In 2005, Jackson joined Citroën as finance director. In 2009, she became finance director of Citroën France before serving as the managing director for Citroën UK and Ireland from 2010 to 2014. Her main goal during this tenure was to boost brand recognition of Citroën in the UK, a market where Citroën remained a small player on a declining slope, and focused on the dealership distribution network.

In 2014, Jackson became the CEO of Citroën. She is the first English woman, and third woman overall, to run a major car company. During her time as CEO, Jackson began overseeing a plan to stabilize and secure profitability of the company.

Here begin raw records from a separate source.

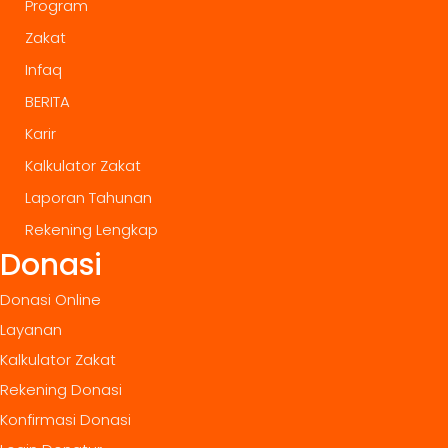
Program
Zakat
Infaq
BERITA
Karir
Kalkulator Zakat
Laporan Tahunan
Rekening Lengkap
Donasi
Donasi Online
Layanan
Kalkulator Zakat
Rekening Donasi
Konfirmasi Donasi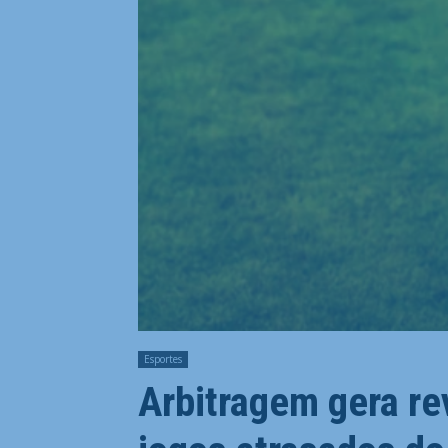
Esportes
Arbitragem gera re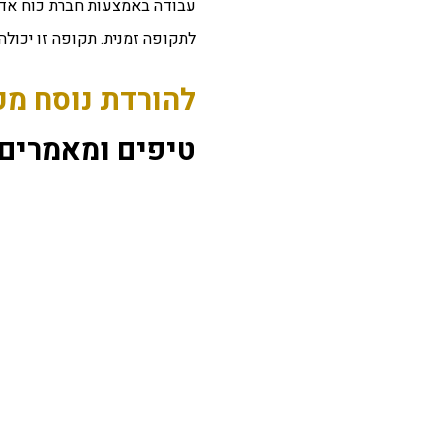
עבודה באמצעות חברת כוח אדם,
לתקופה זמנית. תקופה זו יכולה לנו
להורדת נוסח מכתב התפט
טיפים ומאמרים נ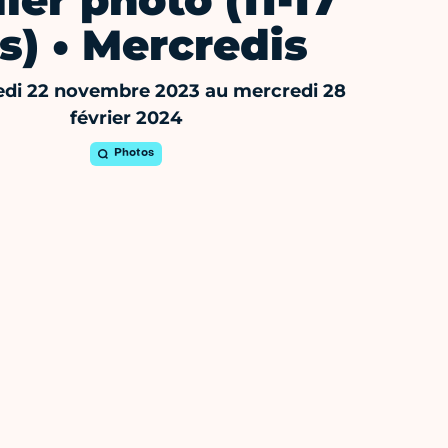
ier photo (11-17
s) • Mercredis
di 22 novembre 2023 au mercredi 28
février 2024
Photos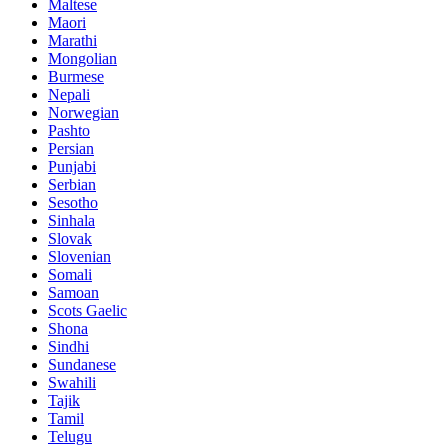
Maltese
Maori
Marathi
Mongolian
Burmese
Nepali
Norwegian
Pashto
Persian
Punjabi
Serbian
Sesotho
Sinhala
Slovak
Slovenian
Somali
Samoan
Scots Gaelic
Shona
Sindhi
Sundanese
Swahili
Tajik
Tamil
Telugu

In January 2020, she was succeeded as CEO of Citroën by deputy CEO Vincent Cobée, and she would instead "lead a study to clarify and support brand differentiation within a brand portfolio".

In January 2021, she was appointed as CEO of Peugeot following the formation of Stellantis, the company created by the merger of the PSA Group and Fiat Chrysler Automobiles (FCA). She took over the position while her predecessor, Jean-Philippe Imparato had transferred to Alfa Romeo.

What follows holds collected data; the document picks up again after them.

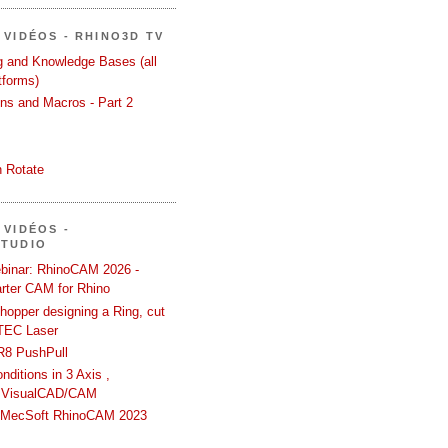
 VIDÉOS - RHINO3D TV
ng and Knowledge Bases (all
tforms)
ons and Macros - Part 2
 Rotate
 VIDÉOS -
STUDIO
binar: RhinoCAM 2026 -
rter CAM for Rhino
hopper designing a Ring, cut
TEC Laser
R8 PushPull
ditions in 3 Axis ,
 VisualCAD/CAM
n MecSoft RhinoCAM 2023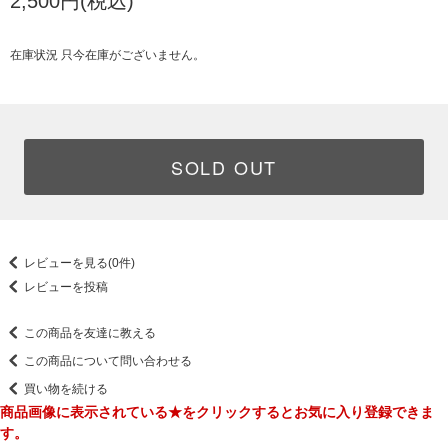
2,500円(税込)
在庫状況 只今在庫がございません。
SOLD OUT
レビューを見る(0件)
レビューを投稿
この商品を友達に教える
この商品について問い合わせる
買い物を続ける
商品画像に表示されている★をクリックするとお気に入り登録できま
す。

In February 2025, Jackson announced her retirement; Peugeot then appointed Alain Favey as her successor as CEO.

== Personal life ==
Jackson met her late husband, David, at Jaguar while completing her EMBA. He died of cancer in the summer of 2014.

== Prizes ==
In 2018, Linda Jackson was named the "Most influential woman" in the motor industry by Autocar. The same year, Jackson won the Sue Brownson Award for 'Outstanding Leadership in Automotive'.